Plaintiff also wanted to limit the evidence that the defendant could present in two areas. The first comes up more and more as plaintiffs try to suggest that medical devices are developed out of thin air rather than building on what came before: trying to exclude evidence of testing and experience with the predicate device. Without knowing the details, we can make an educated guess that testing was done in connection with the predicate device on things like materials selection, performance, and biocompatibility that was not repeated for the plaintiff’s device because that is how it is supposed to work for medical devices.
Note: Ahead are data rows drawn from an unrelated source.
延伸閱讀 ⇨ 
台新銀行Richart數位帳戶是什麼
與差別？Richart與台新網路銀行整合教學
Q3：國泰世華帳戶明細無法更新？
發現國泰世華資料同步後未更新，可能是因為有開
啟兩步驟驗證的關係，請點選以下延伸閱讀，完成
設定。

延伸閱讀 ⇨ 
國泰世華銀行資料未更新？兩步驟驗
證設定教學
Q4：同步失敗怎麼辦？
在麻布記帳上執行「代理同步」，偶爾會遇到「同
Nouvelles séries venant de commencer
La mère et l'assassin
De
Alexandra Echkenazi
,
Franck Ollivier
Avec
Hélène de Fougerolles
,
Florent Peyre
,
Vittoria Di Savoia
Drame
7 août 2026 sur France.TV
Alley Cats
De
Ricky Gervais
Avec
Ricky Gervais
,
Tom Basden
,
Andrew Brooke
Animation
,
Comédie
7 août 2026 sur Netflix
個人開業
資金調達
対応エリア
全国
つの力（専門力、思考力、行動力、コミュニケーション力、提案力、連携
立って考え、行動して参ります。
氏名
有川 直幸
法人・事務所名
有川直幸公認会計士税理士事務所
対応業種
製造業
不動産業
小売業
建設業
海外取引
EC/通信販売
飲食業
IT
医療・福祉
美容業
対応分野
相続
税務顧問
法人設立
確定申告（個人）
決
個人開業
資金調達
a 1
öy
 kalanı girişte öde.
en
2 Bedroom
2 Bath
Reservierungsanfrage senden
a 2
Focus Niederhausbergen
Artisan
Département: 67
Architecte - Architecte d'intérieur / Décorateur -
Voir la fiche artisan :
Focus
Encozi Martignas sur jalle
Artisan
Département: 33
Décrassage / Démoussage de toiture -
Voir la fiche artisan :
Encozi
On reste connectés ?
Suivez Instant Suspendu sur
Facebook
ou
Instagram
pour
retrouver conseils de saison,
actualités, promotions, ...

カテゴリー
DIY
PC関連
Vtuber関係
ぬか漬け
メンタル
So, by making the falsely attractive argument of “we should just be talking about the product at issue in the case, its specific testing and the defendant’s specific experience with it,” the plaintiff hoped to exclude some potentially key evidence. (We know that experience with other products is something drug and device manufacturer defendants often try to exclude, often using the Rule 403 “mini-trial” argument mentioned above, so we recognize there is a potential goose-gander dynamic here.) The court here saw that the “design, testing, and clinical experiences” with the predicate product was relevant to a number of issues in the case. Experience with metal-on-metal parts in the predicate product “informed” the design and production of the plaintiff’s product, which “is relevant to the design issues in this litigation, including the issue of alleged misrepresentations, to refute Plaintiff’s claim about metal ion release and to refute any claims that Defendants did not have sufficient experience in producing metal-on-metal products.” Id. at *4. Without explanation, the court also noted relevance to punitive damages. This is an important additional consideration, as letting the jury hear that there was a prior marketed product that that the manufacturer thought helped justify the design of the plaintiff’s product does tend to negate the sort of intent require to piggyback punitive damages on finding the design was defective.
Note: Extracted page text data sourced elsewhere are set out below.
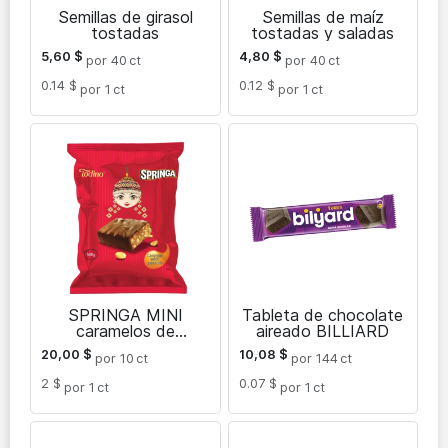
Semillas de girasol
Semillas de maíz
tostadas
tostadas y saladas
5,60
$
4,80
$
por 40
ct
por 40
ct
0.14 $
0.12 $
por 1
ct
por 1
ct
SPRINGA MINI
Tableta de chocolate
caramelos de
aireado BILLIARD
chocolate con
20,00
$
10,08
$
por 10
ct
por 144
ct
cacahuetes y
caramelo
2 $
0.07 $
por 1
ct
por 1
ct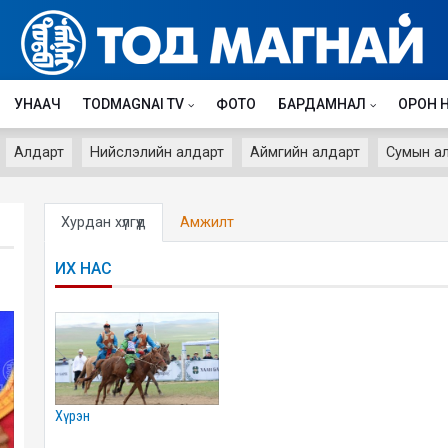
УНААЧ
TODMAGNAI TV
ФОТО
БАРДАМНАЛ
ОРОН 
Алдарт
Нийслэлийн алдарт
Аймгийн алдарт
Сумын а
Хурдан хүлгүүд
Амжилт
ИХ НАС
хүрэн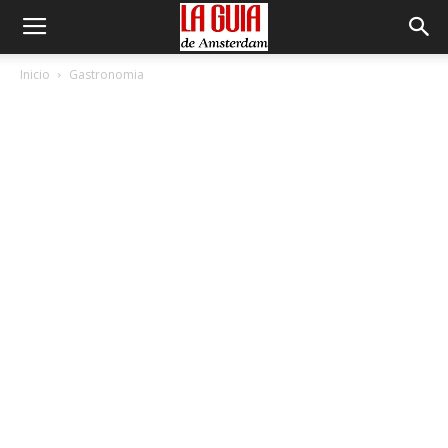
Inicio
Gastronomia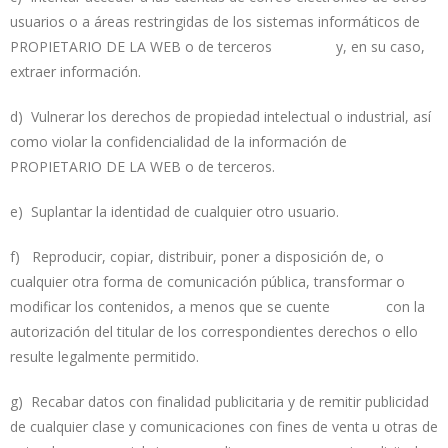
usuarios o a áreas restringidas de los sistemas informáticos de
PROPIETARIO DE LA WEB o de terceros y, en su caso,
extraer información.
d) Vulnerar los derechos de propiedad intelectual o industrial, así
como violar la confidencialidad de la información de
PROPIETARIO DE LA WEB o de terceros.
e) Suplantar la identidad de cualquier otro usuario.
f) Reproducir, copiar, distribuir, poner a disposición de, o
cualquier otra forma de comunicación pública, transformar o
modificar los contenidos, a menos que se cuente con la
autorización del titular de los correspondientes derechos o ello
resulte legalmente permitido.
g) Recabar datos con finalidad publicitaria y de remitir publicidad
de cualquier clase y comunicaciones con fines de venta u otras de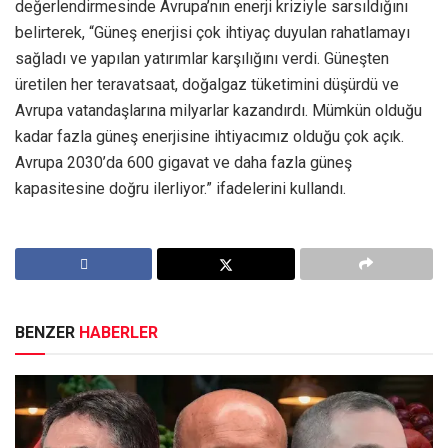
değerlendirmesinde Avrupa’nın enerji kriziyle sarsıldığını
belirterek, “Güneş enerjisi çok ihtiyaç duyulan rahatlamayı
sağladı ve yapılan yatırımlar karşılığını verdi. Güneşten
üretilen her teravatsaat, doğalgaz tüketimini düşürdü ve
Avrupa vatandaşlarına milyarlar kazandırdı. Mümkün olduğu
kadar fazla güneş enerjisine ihtiyacımız olduğu çok açık.
Avrupa 2030’da 600 gigavat ve daha fazla güneş
kapasitesine doğru ilerliyor.” ifadelerini kullandı.
BENZER
HABERLER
The second is something we see less often: evidence from surveillance of the plaintiff. There is no doubt that surveillance that the defendant would want to use would be relevant and maybe even highly impactful. The rub, per plaintiff, was that this surveillance evidence was not disclosed until being mentioned on the trial exhibit list. “The Court notes that, by its nature, surveillance evidence to ascertain whether a plaintiff is still suffering from an alleged injury may need to be conducted close to trial, after discovery deadlines have passed.” Id. at *5. This evidence may be directly admissible, but it certainly can be used to impeach the plaintiff if she claims not to do things she was observed doing during the surveillance. That will be the kind of evidence that the jury will understand, regardless of how many witnesses plaintiff calls to dump on her hip implant.